2. The multi-functional liquid crystal parallax barrier device according to claim 1 , wherein the device having the liquid crystal structure comprises an upper linear polarizer, an upper transparent substrate, a common electrode layer, an upper alignment layer, a liquid crystal molecular layer, a lower alignment layer, a pair of barrier electrode layers, a lower transparent substrate, and a lower linear polarizer.
3. The multi-functional liquid crystal parallax barrier device according to claim 2 , wherein the pair of barrier electrode layers comprise an upper barrier electrode layer, a lower barrier electrode layer, and an insulation layer, and the insulation layer electrically isolates the upper barrier electrode layer from the lower barrier electrode layer to avoid an electrical short circuit between the two barrier electrode layers.

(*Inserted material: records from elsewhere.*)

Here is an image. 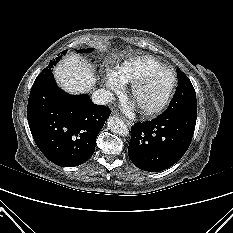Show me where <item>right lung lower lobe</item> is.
Masks as SVG:
<instances>
[{"mask_svg": "<svg viewBox=\"0 0 233 233\" xmlns=\"http://www.w3.org/2000/svg\"><path fill=\"white\" fill-rule=\"evenodd\" d=\"M110 114L87 94H66L52 73L34 82L27 107L35 143L51 162L62 167L78 166L93 155L96 138Z\"/></svg>", "mask_w": 233, "mask_h": 233, "instance_id": "1", "label": "right lung lower lobe"}]
</instances>
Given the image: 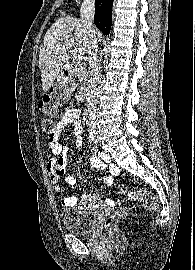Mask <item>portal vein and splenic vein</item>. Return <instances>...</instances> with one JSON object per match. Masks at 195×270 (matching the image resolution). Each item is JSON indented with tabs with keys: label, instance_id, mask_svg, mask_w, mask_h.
I'll use <instances>...</instances> for the list:
<instances>
[{
	"label": "portal vein and splenic vein",
	"instance_id": "obj_1",
	"mask_svg": "<svg viewBox=\"0 0 195 270\" xmlns=\"http://www.w3.org/2000/svg\"><path fill=\"white\" fill-rule=\"evenodd\" d=\"M72 54H73L74 58L82 59L83 55H84V52L82 50L75 49V50L72 51Z\"/></svg>",
	"mask_w": 195,
	"mask_h": 270
}]
</instances>
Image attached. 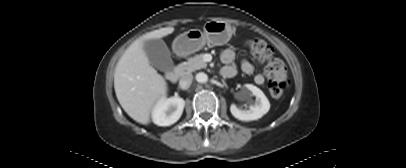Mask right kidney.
<instances>
[{
  "instance_id": "right-kidney-1",
  "label": "right kidney",
  "mask_w": 406,
  "mask_h": 168,
  "mask_svg": "<svg viewBox=\"0 0 406 168\" xmlns=\"http://www.w3.org/2000/svg\"><path fill=\"white\" fill-rule=\"evenodd\" d=\"M185 101L180 97L163 98L152 111V120L158 126L176 123L183 113Z\"/></svg>"
}]
</instances>
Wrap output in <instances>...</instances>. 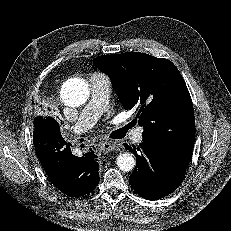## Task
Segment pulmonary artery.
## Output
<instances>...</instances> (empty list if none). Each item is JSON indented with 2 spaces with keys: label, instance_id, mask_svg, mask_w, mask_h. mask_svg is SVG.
Instances as JSON below:
<instances>
[{
  "label": "pulmonary artery",
  "instance_id": "1",
  "mask_svg": "<svg viewBox=\"0 0 231 231\" xmlns=\"http://www.w3.org/2000/svg\"><path fill=\"white\" fill-rule=\"evenodd\" d=\"M89 83L91 87V100L73 126L75 133H82L90 129L108 106L111 91L110 79L101 74H94L89 78ZM131 138L135 143H141L143 141V129H133L131 131Z\"/></svg>",
  "mask_w": 231,
  "mask_h": 231
}]
</instances>
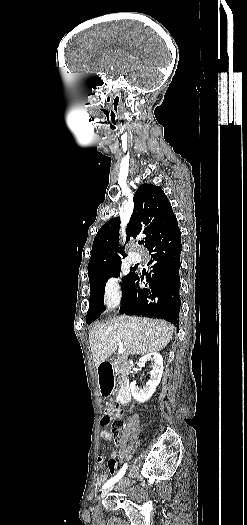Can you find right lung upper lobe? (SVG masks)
<instances>
[{"mask_svg": "<svg viewBox=\"0 0 247 525\" xmlns=\"http://www.w3.org/2000/svg\"><path fill=\"white\" fill-rule=\"evenodd\" d=\"M134 211L127 225V236L145 235V247L177 225L172 206L163 190L143 184L133 197ZM120 219L113 218L98 231L92 246L88 275L120 268L126 253L119 245ZM129 238L127 239V241Z\"/></svg>", "mask_w": 247, "mask_h": 525, "instance_id": "1", "label": "right lung upper lobe"}]
</instances>
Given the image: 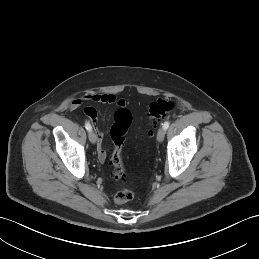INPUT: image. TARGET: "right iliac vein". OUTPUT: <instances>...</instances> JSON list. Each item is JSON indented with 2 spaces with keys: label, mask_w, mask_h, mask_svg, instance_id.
Segmentation results:
<instances>
[{
  "label": "right iliac vein",
  "mask_w": 259,
  "mask_h": 259,
  "mask_svg": "<svg viewBox=\"0 0 259 259\" xmlns=\"http://www.w3.org/2000/svg\"><path fill=\"white\" fill-rule=\"evenodd\" d=\"M88 137H89V140H90V142H91V143H93V144H95V143H96V141H97V137H96V135H95V133H94V132L89 131V135H88Z\"/></svg>",
  "instance_id": "63e3f726"
}]
</instances>
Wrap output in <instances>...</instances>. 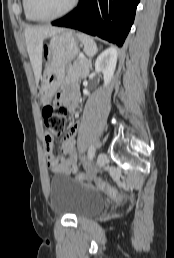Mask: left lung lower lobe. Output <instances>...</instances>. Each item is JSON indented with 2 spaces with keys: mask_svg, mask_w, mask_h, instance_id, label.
<instances>
[{
  "mask_svg": "<svg viewBox=\"0 0 174 258\" xmlns=\"http://www.w3.org/2000/svg\"><path fill=\"white\" fill-rule=\"evenodd\" d=\"M140 0H80L78 6L52 25L78 29L122 46Z\"/></svg>",
  "mask_w": 174,
  "mask_h": 258,
  "instance_id": "1",
  "label": "left lung lower lobe"
}]
</instances>
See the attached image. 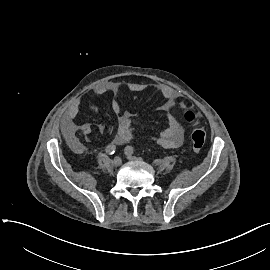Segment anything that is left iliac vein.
Wrapping results in <instances>:
<instances>
[{"label":"left iliac vein","instance_id":"1","mask_svg":"<svg viewBox=\"0 0 270 270\" xmlns=\"http://www.w3.org/2000/svg\"><path fill=\"white\" fill-rule=\"evenodd\" d=\"M126 156L129 160H137V158L133 156L132 154L126 153Z\"/></svg>","mask_w":270,"mask_h":270}]
</instances>
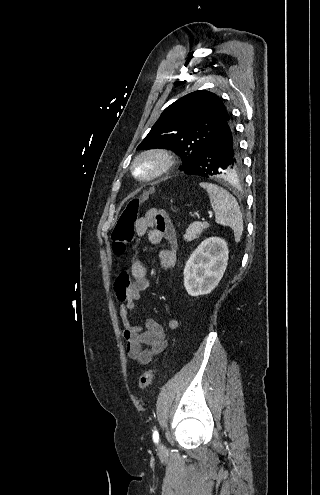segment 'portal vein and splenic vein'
Here are the masks:
<instances>
[{
  "label": "portal vein and splenic vein",
  "instance_id": "portal-vein-and-splenic-vein-1",
  "mask_svg": "<svg viewBox=\"0 0 320 495\" xmlns=\"http://www.w3.org/2000/svg\"><path fill=\"white\" fill-rule=\"evenodd\" d=\"M211 217H212V214L210 213V216H209V218H211Z\"/></svg>",
  "mask_w": 320,
  "mask_h": 495
}]
</instances>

4. The multi-functional liquid crystal parallax barrier device according to claim 3 , wherein the upper barrier electrode layer and the lower barrier electrode layer are respectively installed with a plurality of electrodes.
5. The multi-functional liquid crystal parallax barrier device according to claim 4 , wherein the electrodes on the upper barrier electrode layer and the lower barrier electrode layer are controlled by the driving voltage to shield or allow light to penetrate.
6. The multi-functional liquid crystal parallax barrier device according to claim 4 , wherein the electrodes on the upper barrier electrode layer and the lower barrier electrode layer are respectively formed by a vertical strip parallax barrier structure, a slant-and-strip parallax barrier structure, or a slant-and-step parallax barrier structure.
7. The multi-functional liquid crystal parallax barrier device according to claim 4 , wherein the electrodes on the upper barrier electrode layer and the lower barrier electrode layer have a relation of rotating by 90° relative to each other, so as to generate functions of a longitudinal barrier and a transverse barrier.
8. The multi-functional liquid crystal parallax barrier device according to claim 4 , wherein the electrodes on the upper barrier electrode layer and the lower barrier electrode layer respectively display a multi-view 3D image with an arbitrary number of views.
9. The multi-functional liquid crystal parallax barrier device according to claim 1 , wherein the device having the liquid crystal structure comprises an upper linear polarizer, an upper transparent substrate, an upper common electrode layer, an upper insulation layer, an upper barrier electrode layer, an upper alignment layer, a liquid crystal molecular layer, a lower alignment layer, a lower barrier electrode layer, a lower insulation layer, a lower common electrode layer, a lower transparent substrate, and a lower linear polarizer.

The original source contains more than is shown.